--- Records to use ---
■ ■ ■ ■ ■ ■ ■
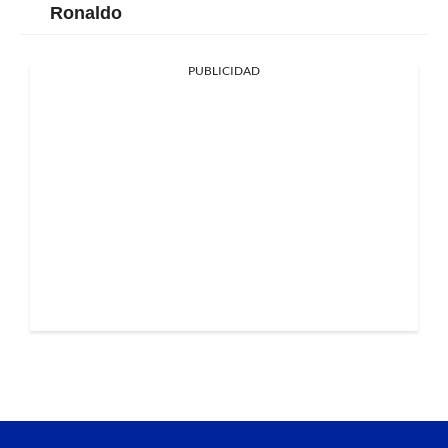
Ronaldo
PUBLICIDAD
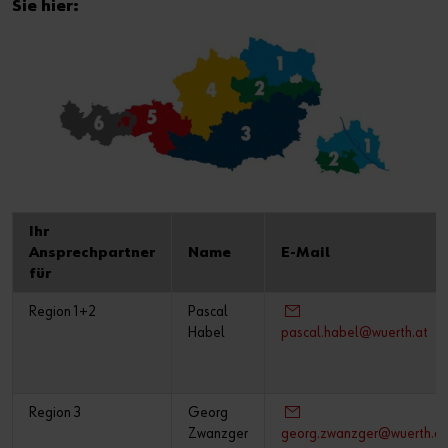
Sie hier:
Ihr
Ansprechpartner
Name
E-Mail
für
Region 1+2
Pascal
Habel
pascal.habel@wuerth.at
Region 3
Georg
Zwanzger
georg.zwanzger@wuerth.at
■ ■ ■ ■ ■ ■ ■
--- Assignment ---
Copy the records exactly, leaving out every picture.

--- Exercise output ---
Ronaldo
PUBLICIDAD
Sie hier:
Ihr
Ansprechpartner
Name
E-Mail
für
Region 1+2
Pascal
Habel
pascal.habel@wuerth.at
Region 3
Georg
Zwanzger
georg.zwanzger@wuerth.at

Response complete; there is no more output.